Norway's energy minister will meet with companies on Wednesday to discuss the potential construction of offshore floating wind farms, he told Reuters on Friday.
The meeting is the first concrete step to spur development of offshore floating power generation, after the government said last December it would seek to accommodate such plans.
"Wednesday next week I will have a meeting with different stakeholders in offshore wind and discuss both the opening process and the regulatory framework," Terje Soeviknes said.
Unlike offshore wind turbines that are fixed to the seabed, floating wind parks are seen as potentially more feasible for use in deeper waters.

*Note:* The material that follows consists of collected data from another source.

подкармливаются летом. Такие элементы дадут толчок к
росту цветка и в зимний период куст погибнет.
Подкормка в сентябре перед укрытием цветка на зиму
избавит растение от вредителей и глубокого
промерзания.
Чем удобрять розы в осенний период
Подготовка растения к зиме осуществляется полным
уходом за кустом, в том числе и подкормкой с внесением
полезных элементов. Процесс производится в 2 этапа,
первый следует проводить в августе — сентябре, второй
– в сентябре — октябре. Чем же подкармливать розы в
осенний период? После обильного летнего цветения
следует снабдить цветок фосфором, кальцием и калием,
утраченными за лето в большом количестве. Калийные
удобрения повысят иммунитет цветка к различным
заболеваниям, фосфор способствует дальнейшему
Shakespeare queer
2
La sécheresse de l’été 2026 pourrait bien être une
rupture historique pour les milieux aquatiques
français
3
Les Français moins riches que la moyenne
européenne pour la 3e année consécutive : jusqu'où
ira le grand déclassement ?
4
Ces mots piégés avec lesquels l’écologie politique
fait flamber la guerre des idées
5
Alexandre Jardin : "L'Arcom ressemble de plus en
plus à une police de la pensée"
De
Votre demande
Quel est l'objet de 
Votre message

The minister didn't name any firms, but Norway's Equinor, which recently changed its name from Statoil to increase its focus in renewable energy, has said it will take part in the country's first such tender if there are subsidies.
The company said in May it expected about 13 gigawatt (GW) of floating offshore wind to be installed globally by 2030 and aimed to take "a fair share" of that.

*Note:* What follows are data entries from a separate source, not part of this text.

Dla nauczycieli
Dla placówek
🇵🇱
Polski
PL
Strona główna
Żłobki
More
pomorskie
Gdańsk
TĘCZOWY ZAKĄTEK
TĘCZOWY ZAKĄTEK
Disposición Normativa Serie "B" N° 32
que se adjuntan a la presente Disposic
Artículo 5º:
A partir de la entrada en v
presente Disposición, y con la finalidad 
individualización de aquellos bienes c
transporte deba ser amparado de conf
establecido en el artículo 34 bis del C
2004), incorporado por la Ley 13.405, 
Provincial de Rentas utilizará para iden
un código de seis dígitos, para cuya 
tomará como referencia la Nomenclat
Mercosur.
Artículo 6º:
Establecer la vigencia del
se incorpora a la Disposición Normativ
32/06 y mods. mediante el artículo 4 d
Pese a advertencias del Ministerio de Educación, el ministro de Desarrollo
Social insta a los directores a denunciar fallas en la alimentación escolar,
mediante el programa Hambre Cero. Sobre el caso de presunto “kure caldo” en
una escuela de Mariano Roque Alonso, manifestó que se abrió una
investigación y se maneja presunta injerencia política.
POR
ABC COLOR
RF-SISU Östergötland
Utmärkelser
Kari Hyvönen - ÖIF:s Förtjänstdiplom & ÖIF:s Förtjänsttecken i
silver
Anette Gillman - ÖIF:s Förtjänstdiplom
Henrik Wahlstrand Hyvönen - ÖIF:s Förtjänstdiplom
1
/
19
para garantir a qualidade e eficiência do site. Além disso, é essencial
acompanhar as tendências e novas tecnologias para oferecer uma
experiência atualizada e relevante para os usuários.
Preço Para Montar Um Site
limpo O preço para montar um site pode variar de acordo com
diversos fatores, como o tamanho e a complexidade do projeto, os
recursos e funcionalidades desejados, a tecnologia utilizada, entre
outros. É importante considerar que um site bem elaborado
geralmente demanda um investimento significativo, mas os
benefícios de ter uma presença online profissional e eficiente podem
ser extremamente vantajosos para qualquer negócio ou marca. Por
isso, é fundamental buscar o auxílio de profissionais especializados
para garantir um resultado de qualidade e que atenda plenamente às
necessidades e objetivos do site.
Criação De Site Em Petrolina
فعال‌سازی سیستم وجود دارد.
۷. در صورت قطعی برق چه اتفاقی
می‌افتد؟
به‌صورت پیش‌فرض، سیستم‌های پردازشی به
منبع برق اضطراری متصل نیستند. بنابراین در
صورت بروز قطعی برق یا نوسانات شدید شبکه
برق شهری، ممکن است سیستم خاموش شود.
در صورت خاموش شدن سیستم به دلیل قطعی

Equinor is also the owner of the world's first floating offshore wind farm project, a 30 megawatt farm called Hywind off the coast of Scotland, and is already maturing a project in Norway to combine floating wind with oil platforms.
Norway's energy minister expected to conclude the discussions within a few months.
"By autumn I hope we will have a proposal. Perhaps we need to go through the parliament with this," he said.
Norway is western Europe's top producer of oil and natural gas, and has so far lagged Nordic neighbours Denmark and Sweden in wind power developments.